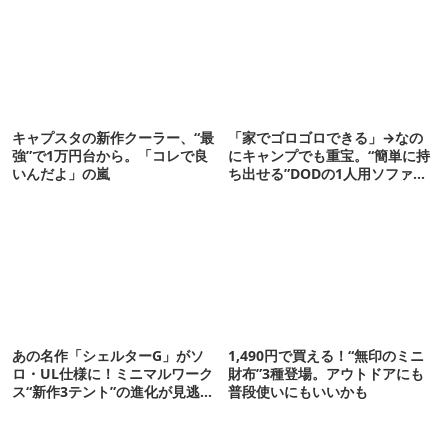
キャプスタの新作クーラー、“最
「家でゴロゴロできる」→なの
強”で1万円台から。「コレで良
にキャンプでも重宝。“簡単に持
いんだよ」の嵐
ち出せる”DODの1人用ソファが
便利かも
あの名作「シェルターG」がソ
1,490円で買える！“無印のミニ
ロ・UL仕様に！ミニマルワーク
財布”3種登場。アウトドアにも
ス“新作3テント”の進化が見逃せ
普段使いにもいいかも
ない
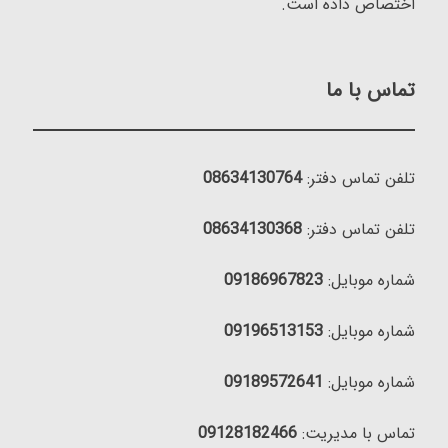
اختصاص داده است.
تماس با ما
تلفن تماس دفتر:
08634130764
تلفن تماس دفتر:
08634130368
شماره موبایل:
09186967823
شماره موبایل:
09196513153
شماره موبایل:
09189572641
تماس با مدیریت:
09128182466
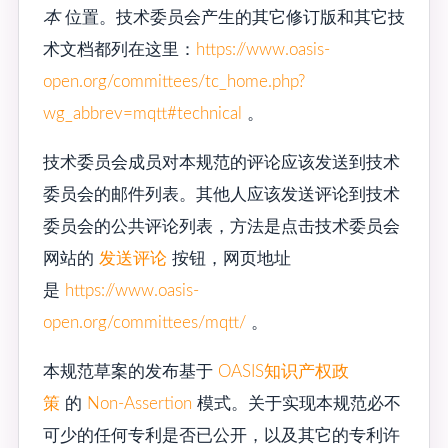
本
位置。技术委员会产生的其它修订版和其它技
术文档都列在这里：
https://www.oasis-
open.org/committees/tc_home.php?
wg_abbrev=mqtt#technical
。
技术委员会成员对本规范的评论应该发送到技术
委员会的邮件列表。其他人应该发送评论到技术
委员会的公共评论列表，方法是点击技术委员会
网站的
发送评论
按钮，网页地址
是
https://www.oasis-
open.org/committees/mqtt/
。
本规范草案的发布基于
OASIS知识产权政
策
的
Non-Assertion
模式。关于实现本规范必不
可少的任何专利是否已公开，以及其它的专利许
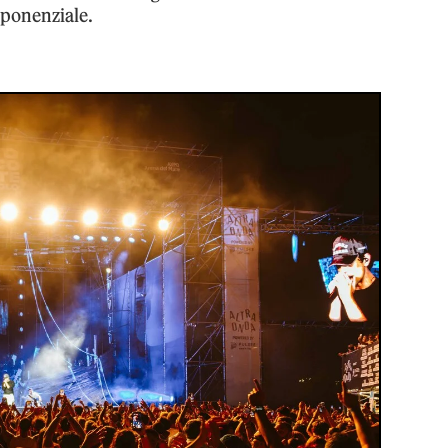
esponenziale.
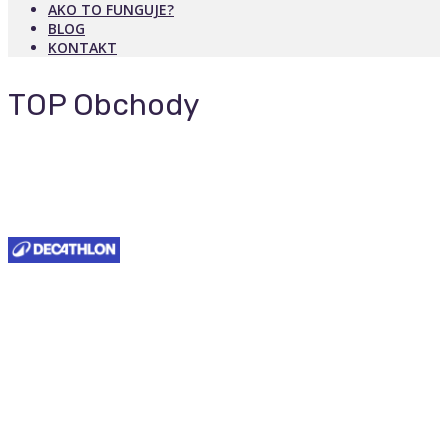
AKO TO FUNGUJE?
BLOG
KONTAKT
TOP Obchody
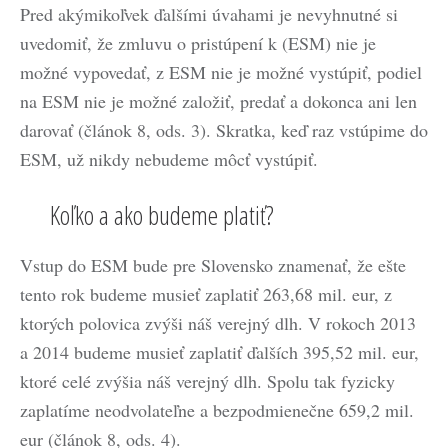
Pred akýmikoľvek ďalšími úvahami je nevyhnutné si
uvedomiť, že zmluvu o pristúpení k (ESM) nie je
možné vypovedať, z ESM nie je možné vystúpiť, podiel
na ESM nie je možné založiť, predať a dokonca ani len
darovať (článok 8, ods. 3). Skratka, keď raz vstúpime do
ESM, už nikdy nebudeme môcť vystúpiť.
Koľko a ako budeme platiť?
Vstup do ESM bude pre Slovensko znamenať, že ešte
tento rok budeme musieť zaplatiť 263,68 mil. eur, z
ktorých polovica zvýši náš verejný dlh. V rokoch 2013
a 2014 budeme musieť zaplatiť ďalších 395,52 mil. eur,
ktoré celé zvýšia náš verejný dlh. Spolu tak fyzicky
zaplatíme neodvolateľne a bezpodmienečne 659,2 mil.
eur (článok 8, ods. 4).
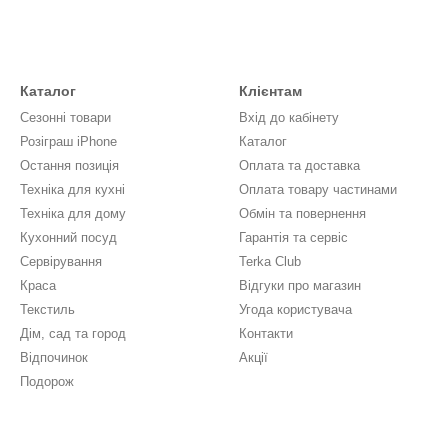
Каталог
Клієнтам
Сезонні товари
Вхід до кабінету
Розіграш iPhone
Каталог
Остання позиція
Оплата та доставка
Техніка для кухні
Оплата товару частинами
Техніка для дому
Обмін та повернення
Кухонний посуд
Гарантія та сервіс
Сервірування
Terka Club
Краса
Відгуки про магазин
Текстиль
Угода користувача
Дім, сад та город
Контакти
Відпочинок
Акції
Подорож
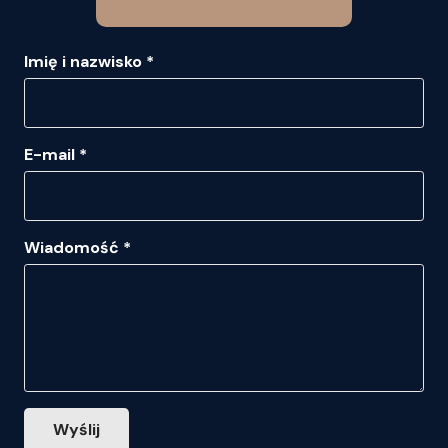
Imię i nazwisko *
E-mail *
Wiadomość *
Wyślij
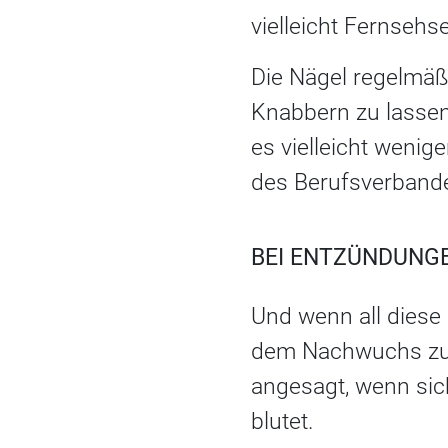
vielleicht Fernseh
Die Nägel regelmäßi
Knabbern zu lassen
es vielleicht weni
des Berufsverbande
BEI ENTZÜNDUNG
Und wenn all diese
dem Nachwuchs zum 
angesagt, wenn sic
blutet.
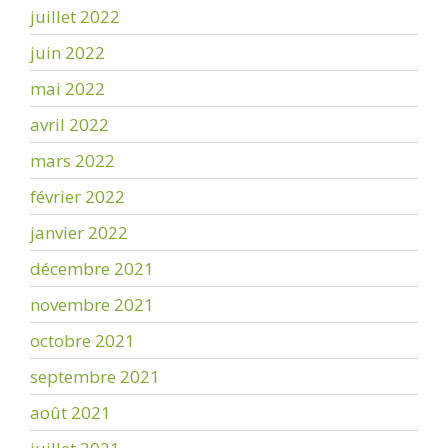
juillet 2022
juin 2022
mai 2022
avril 2022
mars 2022
février 2022
janvier 2022
décembre 2021
novembre 2021
octobre 2021
septembre 2021
août 2021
•••
● **Assignment**
Please restate the data word for word, leaving out any picture it holds.

● **Exercise answer**
キャプスタの新作クーラー、“最
「家でゴロゴロできる」→なの
強”で1万円台から。「コレで良
にキャンプでも重宝。“簡単に持
いんだよ」の嵐
ち出せる”DODの1人用ソファが
便利かも
あの名作「シェルターG」がソ
1,490円で買える！“無印のミニ
ロ・UL仕様に！ミニマルワーク
財布”3種登場。アウトドアにも
ス“新作3テント”の進化が見逃せ
普段使いにもいいかも
ない
اختصاص داده است.
تماس با ما
تلفن تماس دفتر:
08634130764
تلفن تماس دفتر:
08634130368
شماره موبایل:
09186967823
شماره موبایل:
09196513153
شماره موبایل:
09189572641
تماس با مدیریت:
09128182466
本
位置。技术委员会产生的其它修订版和其它技
术文档都列在这里：
https://www.oasis-
open.org/committees/tc_home.php?
wg_abbrev=mqtt#technical
。
技术委员会成员对本规范的评论应该发送到技术
委员会的邮件列表。其他人应该发送评论到技术
委员会的公共评论列表，方法是点击技术委员会
网站的
发送评论
按钮，网页地址
是
https://www.oasis-
open.org/committees/mqtt/
。
本规范草案的发布基于
OASIS知识产权政
策
的
Non-Assertion
模式。关于实现本规范必不
可少的任何专利是否已公开，以及其它的专利许
esponenziale.
AKO TO FUNGUJE?
BLOG
KONTAKT
TOP Obchody
Pred akýmikoľvek ďalšími úvahami je nevyhnutné si
uvedomiť, že zmluvu o pristúpení k (ESM) nie je
možné vypovedať, z ESM nie je možné vystúpiť, podiel
na ESM nie je možné založiť, predať a dokonca ani len
darovať (článok 8, ods. 3). Skratka, keď raz vstúpime do
ESM, už nikdy nebudeme môcť vystúpiť.
Koľko a ako budeme platiť?
Vstup do ESM bude pre Slovensko znamenať, že ešte
tento rok budeme musieť zaplatiť 263,68 mil. eur, z
ktorých polovica zvýši náš verejný dlh. V rokoch 2013
a 2014 budeme musieť zaplatiť ďalších 395,52 mil. eur,
ktoré celé zvýšia náš verejný dlh. Spolu tak fyzicky
zaplatíme neodvolateľne a bezpodmienečne 659,2 mil.
eur (článok 8, ods. 4).
Каталог
Клієнтам
Сезонні товари
Вхід до кабінету
Розіграш iPhone
Каталог
Остання позиція
Оплата та доставка
Техніка для кухні
Оплата товару частинами
Техніка для дому
Обмін та повернення
Кухонний посуд
Гарантія та сервіс
Сервірування
Terka Club
Краса
Відгуки про магазин
Текстиль
Угода користувача
Дім, сад та город
Контакти
Відпочинок
Акції
Подорож
Imię i nazwisko *
E-mail *
Wiadomość *
Wyślij
vielleicht Fernseh
Die Nägel regelmäßi
Knabbern zu lassen
es vielleicht weni
des Berufsverbande
BEI ENTZÜNDUNG
Und wenn all diese
dem Nachwuchs zum 
angesagt, wenn sic
blutet.
juillet 2022
juin 2022
mai 2022
avril 2022
mars 2022
février 2022
janvier 2022
décembre 2021
novembre 2021
octobre 2021
septembre 2021
août 2021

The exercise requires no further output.